SSA Provides Complementary Stability: SSA improves performance from 71.1 to 75.8 (~+4.7). Without SSA, mIoU in NWPU peaks early but drops to ~65% later due to noisy labels; SSA smooths this degradation and maintains an upward trend.
Significant VRAM Advantage: ReSAM saves 84% training VRAM compared to PointSAM on WHU by replacing prototype banks with rolling queues.
Diminishing Returns with More Points: 1 point is already sufficient to approach upper bounds, highlighting the value of "cheap annotation."

Highlights & Insights¶

Self-Prompting Loop: The core insight is that SAM performs better under box prompts than point prompts, and high-quality boxes can be derived for free from purified masks—correcting the model's weak patterns using its own strong patterns without extra annotation.
Dual Confidence Filtering: Using entropy and probability via \(\hat{M}(1-H)>\epsilon\) combined with explicit overlap removal provides a parameter-free, interpretable way to handle instance leakage.
Lightweight Alignment: Using a FIFO queue + cosine loss without negative samples extracts the essence of cross-view consistency from contrastive learning while saving 84% VRAM, offering significant scalability for large-scale remote sensing data.

Limitations & Future Work¶

Dense Scene Noise: The authors admit noisy pseudo-labels still hinder performance in highly dense images; the 2-point setting on HRSID only matches PointSAM, indicating that dense, cluttered small objects remain a challenge.
Two-Stage Overhead: The Refine-to-Requery process requires two forward passes (generating coarse masks and re-querying), resulting in higher training/inference costs compared to single-stage methods.
Stability of SAM2: The performance of the SAM2 backbone is inconsistent, occasionally being outperformed by the original SAM in specific settings (e.g., WHU 3-point), which lacks a clear explanation in the text.

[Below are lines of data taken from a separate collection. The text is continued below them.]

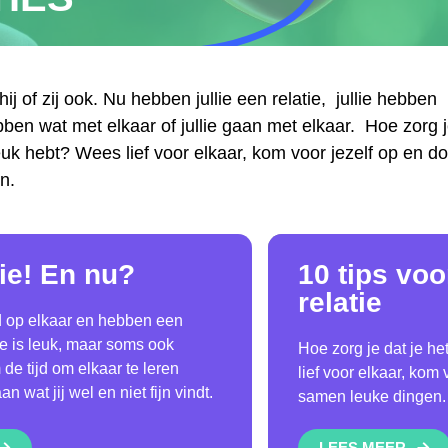
 hij of zij ook. Nu hebben jullie een relatie, jullie hebben
ebben wat met elkaar of jullie gaan met elkaar. Hoe zorg 
euk hebt? Wees lief voor elkaar, kom voor jezelf op en d
n.
tie! En nu?
10 tips vo
relatie
efd op elkaar en hebben een
tie is leuk, maar soms ook
Hoe zorg je dat je h
e tijd om elkaar te leren
lief voor elkaar, kom
 wat jij wel en niet fijn vindt.
samen leuke dingen.
LEES MEER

vs. PointSAM: ReSAM replaces prototype-based error correction with "self-generated box requerying" and SSA rolling queues, yielding higher performance in most settings while saving 84% VRAM.
vs. WeSAM / DePT / Tribe: These methods utilize prompt guidance without explicit overlap suppression or cross-view embedding alignment. ReSAM leads across three benchmarks primarily due to its leakage-removal refinement and SSA stability.
vs. ROS-SAM / RS-Prompter (Full Supervision): While fully supervised methods are more accurate, they require dense pixel labels. ReSAM proves that point-level self-prompting is a scalable and cost-effective adaptation route.

Rating¶

Novelty: ⭐⭐⭐⭐ The "Refine -> Back-project Box -> Requery" loop is a clever, closed-loop approach, and the use of rolling queues for alignment solves real VRAM/scalability issues.
Experimental Thoroughness: ⭐⭐⭐⭐ Solid results across three datasets and two backbones, with clear ablation studies. Systematic analysis of multi-class semantic or negative sample scenarios is less emphasized.
Writing Quality: ⭐⭐⭐⭐ Clear motivation and framework descriptions.
Value: ⭐⭐⭐⭐ High practical value for large-scale remote sensing annotation; the "self-prompting correction" paradigm is transferable to other foundation models.